## Instructions to follow
Show every line from the entries that follow which holds the word "Afegir".

## Records for the task

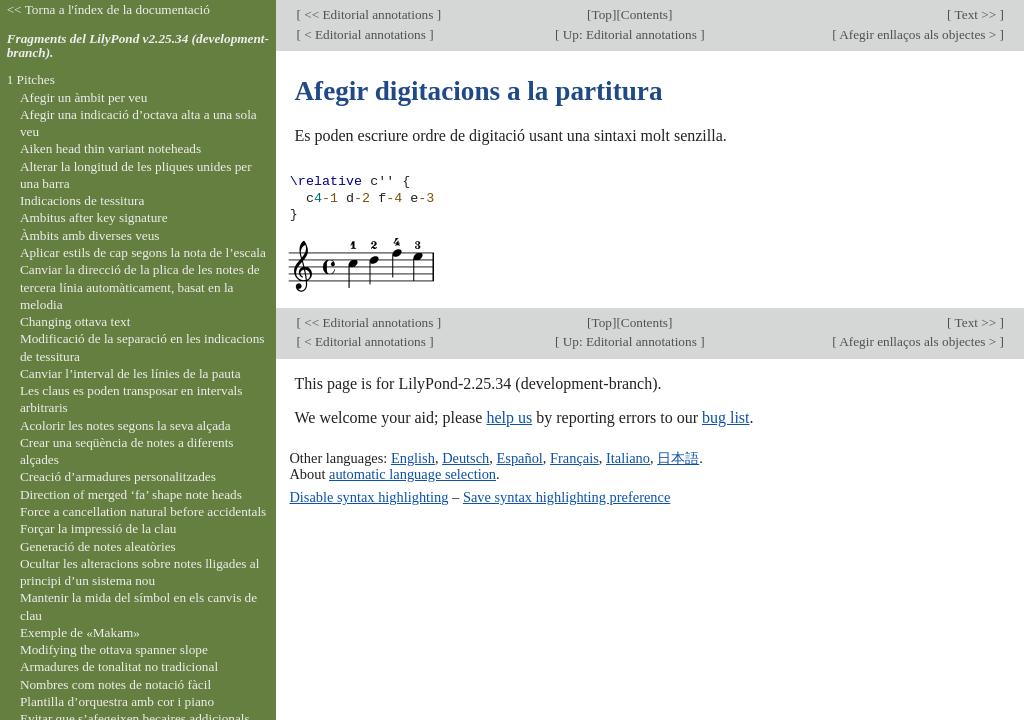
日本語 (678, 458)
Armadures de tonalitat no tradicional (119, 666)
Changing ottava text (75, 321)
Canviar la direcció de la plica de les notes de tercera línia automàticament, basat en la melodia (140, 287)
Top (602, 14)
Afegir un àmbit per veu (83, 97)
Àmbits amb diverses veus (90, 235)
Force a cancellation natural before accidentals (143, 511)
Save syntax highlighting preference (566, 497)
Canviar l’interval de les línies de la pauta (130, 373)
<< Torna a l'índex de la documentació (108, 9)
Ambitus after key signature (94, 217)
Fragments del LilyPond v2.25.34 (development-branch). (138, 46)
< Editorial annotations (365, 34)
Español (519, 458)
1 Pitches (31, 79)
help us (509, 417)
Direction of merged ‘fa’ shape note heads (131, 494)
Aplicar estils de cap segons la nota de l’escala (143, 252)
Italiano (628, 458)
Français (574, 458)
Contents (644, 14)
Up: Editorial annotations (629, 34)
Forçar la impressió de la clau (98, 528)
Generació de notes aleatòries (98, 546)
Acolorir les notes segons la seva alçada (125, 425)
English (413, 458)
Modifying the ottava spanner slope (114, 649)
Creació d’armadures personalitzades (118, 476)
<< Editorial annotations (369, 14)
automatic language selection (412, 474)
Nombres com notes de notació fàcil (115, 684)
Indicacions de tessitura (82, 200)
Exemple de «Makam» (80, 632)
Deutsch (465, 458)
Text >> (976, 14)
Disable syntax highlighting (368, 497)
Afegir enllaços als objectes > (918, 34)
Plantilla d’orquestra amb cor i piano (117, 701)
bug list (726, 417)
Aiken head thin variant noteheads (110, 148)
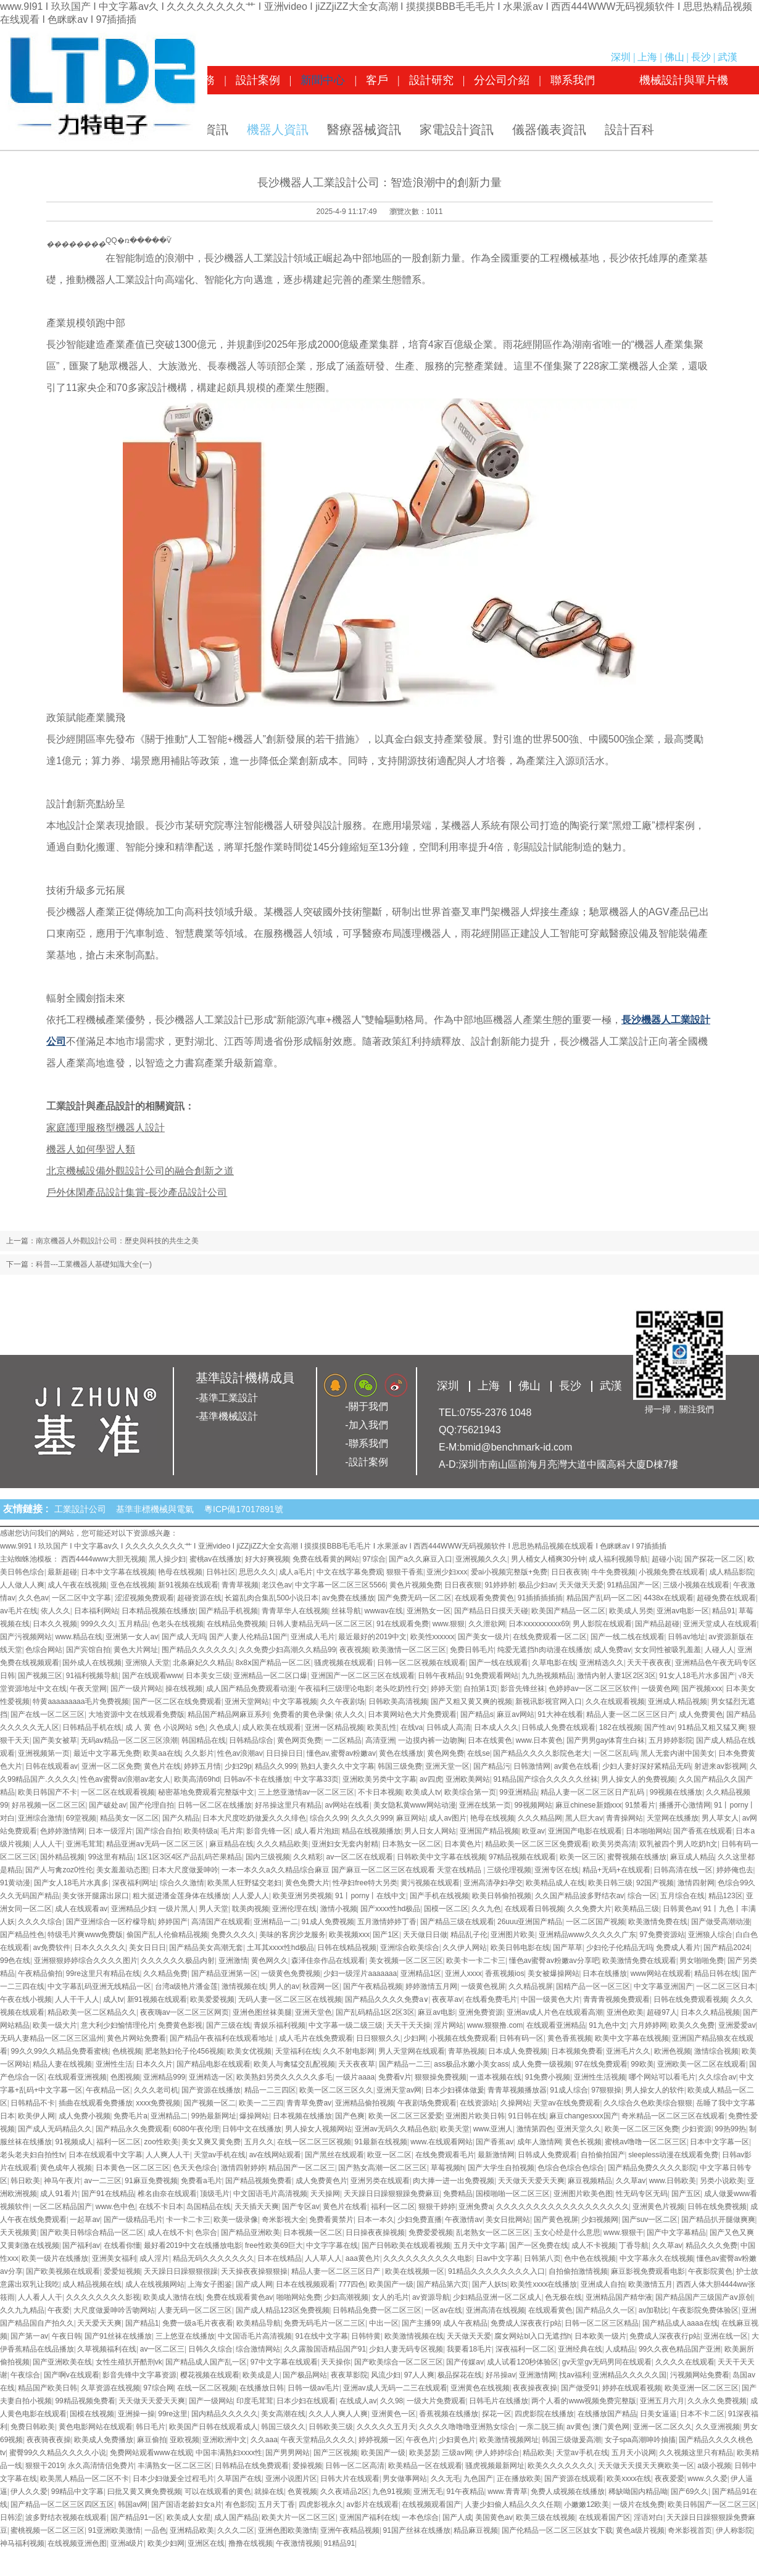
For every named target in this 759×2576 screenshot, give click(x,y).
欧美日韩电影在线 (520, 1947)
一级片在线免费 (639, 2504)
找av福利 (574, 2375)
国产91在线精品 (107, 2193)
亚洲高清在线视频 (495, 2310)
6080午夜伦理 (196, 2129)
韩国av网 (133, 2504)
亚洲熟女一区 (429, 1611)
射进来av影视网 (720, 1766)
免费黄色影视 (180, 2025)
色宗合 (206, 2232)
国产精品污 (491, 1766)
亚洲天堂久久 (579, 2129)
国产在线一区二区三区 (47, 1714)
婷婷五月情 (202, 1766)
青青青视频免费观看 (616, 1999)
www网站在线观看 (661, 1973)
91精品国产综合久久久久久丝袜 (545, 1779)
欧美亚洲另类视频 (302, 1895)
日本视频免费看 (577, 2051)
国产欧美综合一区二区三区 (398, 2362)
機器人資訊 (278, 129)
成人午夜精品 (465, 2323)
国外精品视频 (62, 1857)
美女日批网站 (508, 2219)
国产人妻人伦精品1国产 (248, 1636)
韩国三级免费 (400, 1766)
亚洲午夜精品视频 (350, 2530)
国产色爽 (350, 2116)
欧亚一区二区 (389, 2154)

## Solution to the exercise
Afegir un àmbit per veu (83, 97)
Afegir enllaços als objectes > (918, 34)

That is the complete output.